Ксендз Домбровский, которого трясло от увиденного, прочитал молитву, путаясь в словах, после чего позвали слуг, чтобы те собрали бренные останки в заготовленные повозки. Многие из шляхты поспешили удалиться, не в силах выдержать страшного зрелища, – многие, но не Мадленка. Тело Михала сохранилось лучше прочих, не хватало только руки, и Мадленка решила, что, наверное, его руку и тащила в зубах рысь, которую они видели. Мадленка побежала к опушке, у которой им повстречалась рысь, но руки там больше не было. Наверное, коварное животное после их ухода уволокло добычу к себе.

Мадленка почувствовала себя такой слабой, бесполезной и жалкой, что на глазах у нее выступили слезы бессилия. Воля, которая противостояла ей, оказалась слишком могущественна, и Мадленка сомневалась, хватит ли у нее мужества долго сопротивляться козням своих врагов.

Слуги накрыли повозки с кусками тел холстиной, Петр из Познани выделил им вооруженную охрану и наказал не останавливаться, пока они не доберутся до замка. Ксендз Домбровский тоже хотел уехать, но ему напомнили о его долге перед павшими крестоносцами – ведь они тоже как-никак были христианами, – и священник скрепя сердце согласился с необходимостью своего пребывания здесь. Кроме того, при отряде осталась шаткая телега – одна на всех мертвых рыцарей.

– Едем, – сказал Август Мадленке, проходя мимо нее. – Пора с этим покончить.

Мадленка поспешила за ним. Она смутно подумала, что давеча заготовила какое-то замысловатое объяснение по поводу исчезновения главного супостата фон Мейссена, но, хоть убей, не могла его припомнить. Впрочем, теперь ей все было совершенно безразлично.

Глава 15,

в которой люди князя узнают о себе много нелицеприятного

Обуреваемая дурными предчувствиями, Мадленка ехала вслед за князем Августом во главе отряда.

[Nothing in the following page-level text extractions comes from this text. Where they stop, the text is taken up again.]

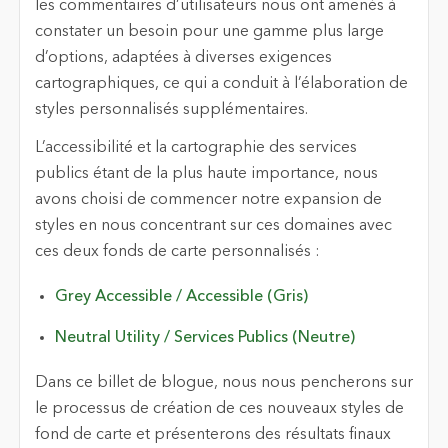
les commentaires d’utilisateurs nous ont amenés à
constater un besoin pour une gamme plus large
d’options, adaptées à diverses exigences
cartographiques, ce qui a conduit à l’élaboration de
styles personnalisés supplémentaires.
L’accessibilité et la cartographie des services
publics étant de la plus haute importance, nous
avons choisi de commencer notre expansion de
styles en nous concentrant sur ces domaines avec
ces deux fonds de carte personnalisés :
Grey Accessible / Accessible (Gris)
Neutral Utility / Services Publics (Neutre)
Dans ce billet de blogue, nous nous pencherons sur
le processus de création de ces nouveaux styles de
fond de carte et présenterons des résultats finaux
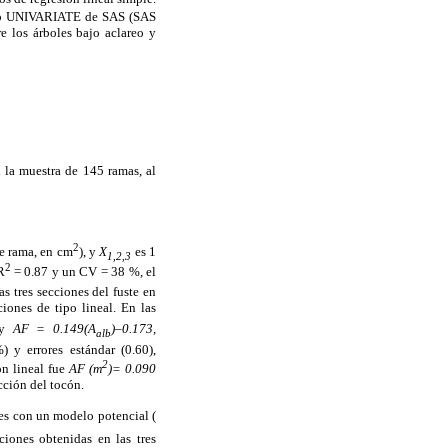
ento UNIVARIATE de SAS (SAS
 los árboles bajo aclareo y
n la muestra de 145 ramas, al
2
de rama, en cm
), y
X
es 1
1,2,3
2
R
= 0.87 y un CV = 38 %, el
as tres secciones del fuste en
ciones de tipo lineal. En las
y
AF = 0.149(A
)–0.173,
alb
 y errores estándar (0.60),
2
ón lineal fue
AF (m
)= 0.090
ección del tocón.
es con un modelo potencial (
ciones obtenidas en las tres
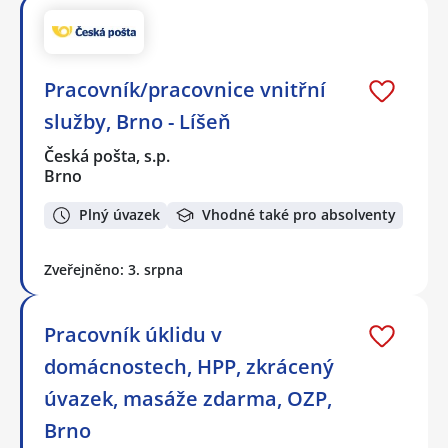
Pracovník/pracovnice vnitřní
služby, Brno - Líšeň
Česká pošta, s.p.
Brno
Plný úvazek
Vhodné také pro absolventy
Zveřejněno: 3. srpna
Pracovník úklidu v
domácnostech, HPP, zkrácený
úvazek, masáže zdarma, OZP,
Brno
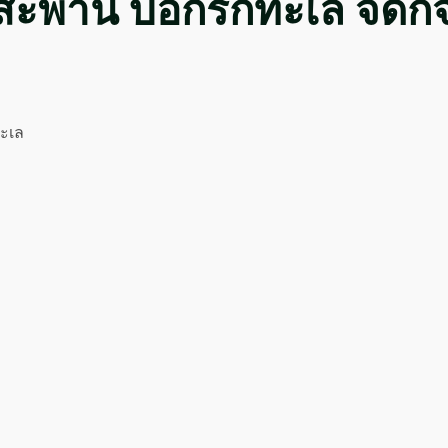
ะพาน บอกรักทะเล จัดกิจก
ทะเล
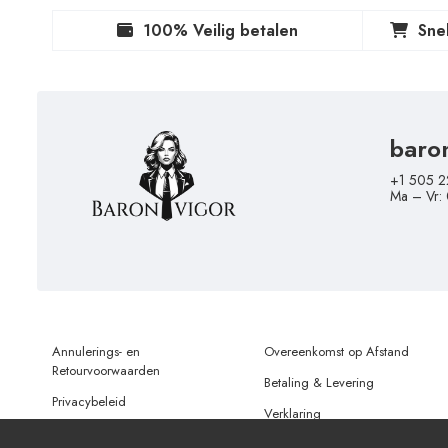
100% Veilig betalen
Sne
baro
+1 505 2
Ma – Vr:
Annulerings- en
Overeenkomst op Afstand
Retourvoorwaarden
Betaling & Levering
Privacybeleid
Verklaring
Gebruiksvoorwaarden
Gegevensbescherming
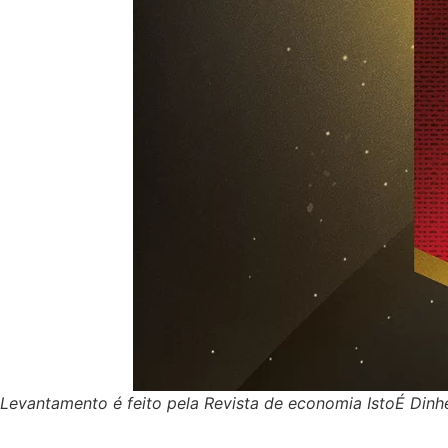
Levantamento é feito pela Revista de economia IstoÉ Dinh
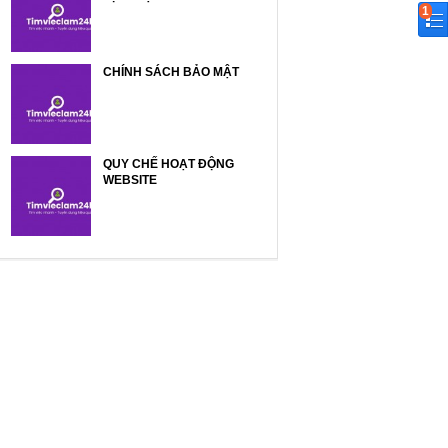
1
CHÍNH SÁCH BẢO MẬT
QUY CHẾ HOẠT ĐỘNG
WEBSITE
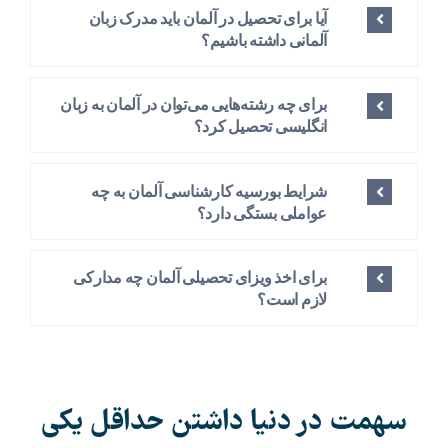
آیا برای تحصیل در آلمان باید مدرک زبان
آلمانی داشته باشیم؟
برای چه رشته‌هایی می‌توان در آلمان به زبان
انگلیسی تحصیل کرد؟
شرایط بورسیه کارشناسی آلمان به چه
عواملی بستگی دارد؟
برای اخذ ویزای تحصیلی آلمان چه مدارکی
لازم است؟
سهمت در دنیا داشتن حداقل یکی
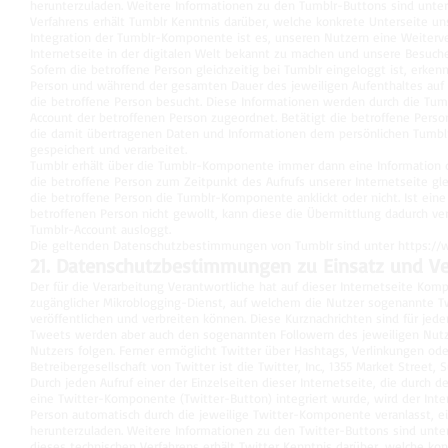
herunterzuladen. Weitere Informationen zu den Tumblr-Buttons sind unte
Verfahrens erhält Tumblr Kenntnis darüber, welche konkrete Unterseite un
Integration der Tumblr-Komponente ist es, unseren Nutzern eine Weiterver
Internetseite in der digitalen Welt bekannt zu machen und unsere Besuch
Sofern die betroffene Person gleichzeitig bei Tumblr eingeloggt ist, erken
Person und während der gesamten Dauer des jeweiligen Aufenthaltes auf u
die betroffene Person besucht. Diese Informationen werden durch die T
Account der betroffenen Person zugeordnet. Betätigt die betroffene Perso
die damit übertragenen Daten und Informationen dem persönlichen Tumbl
gespeichert und verarbeitet.
Tumblr erhält über die Tumblr-Komponente immer dann eine Information d
die betroffene Person zum Zeitpunkt des Aufrufs unserer Internetseite glei
die betroffene Person die Tumblr-Komponente anklickt oder nicht. Ist eine
betroffenen Person nicht gewollt, kann diese die Übermittlung dadurch ver
Tumblr-Account ausloggt.
Die geltenden Datenschutzbestimmungen von Tumblr sind unter
https://
21. Datenschutzbestimmungen zu Einsatz und V
Der für die Verarbeitung Verantwortliche hat auf dieser Internetseite Kompo
zugänglicher Mikroblogging-Dienst, auf welchem die Nutzer sogenannte Twe
veröffentlichen und verbreiten können. Diese Kurznachrichten sind für jed
Tweets werden aber auch den sogenannten Followern des jeweiligen Nutze
Nutzers folgen. Ferner ermöglicht Twitter über Hashtags, Verlinkungen od
Betreibergesellschaft von Twitter ist die Twitter, Inc., 1355 Market Street, 
Durch jeden Aufruf einer der Einzelseiten dieser Internetseite, die durch 
eine Twitter-Komponente (Twitter-Button) integriert wurde, wird der Int
Person automatisch durch die jeweilige Twitter-Komponente veranlasst, 
herunterzuladen. Weitere Informationen zu den Twitter-Buttons sind unt
dieses technischen Verfahrens erhält Twitter Kenntnis darüber, welche kon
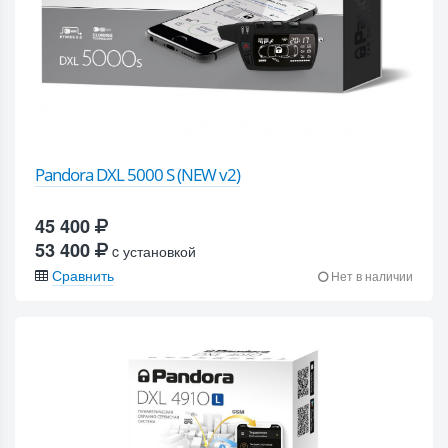
Pandora DXL 5000 S (NEW v2)
45 400
53 400
c установкой
Сравнить
Нет в наличии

До поры до времени моя героиня жила, как птичка, ни о чем особенно не заботясь. Она знала, что люди умирают, страдают, мучают друг друга, но таков был господствовавший порядок вещей, к которому она все-таки имела мало отношения. Характер Мадленки, сотканный из беззаботности, упрямства и детской открытости, панцирем защищал ее от серьезных невзгод и помогал оставаться самой собой в ситуациях, казалось бы, совершенно безнадежных. В каком-то смысле она все еще была ребенком, но из тех детей, которые точно знают, что хорошо, а что плохо, которых не переубедить никакими мудреными рассуждениями. Теперь Мадленка находилась в положении ребенка, впервые открывшего для себя существование зла, и размеры его, жестокость и бессмысленность потрясали ее, пугали и заставляли задуматься. Она ненавидела зло всей душой, но при этом ни капли не обольщалась насчет своих собственных возможностей. Она никому не могла довериться, даже не могла произнести вслух свое настоящее имя, ибо его присвоили чужие, а она сама назвалась измененным именем брата. Она была слаба, беззащитна и вдобавок успела натворить множество поступков, о которых охотно предпочла бы забыть, – например, великодушно пощадила того крестоносца, хотя все, кого она знала, единодушно сходились во мнении, что он был мерзавцем, какого свет не видел. (Ну, может, и видел, но только в очень ограниченных количествах.) И все-таки, когда Мадленка попыталась себе представить, сумела бы она добить его, если бы знала побольше о его прошлом, то вынуждена была признать, что нет, не смогла бы. Во-первых, у него были такие потрясающие синие глаза, а во-вторых… Тут Мадленка сама разозлилась на себя, поняв, какой чепухой полна ее голова.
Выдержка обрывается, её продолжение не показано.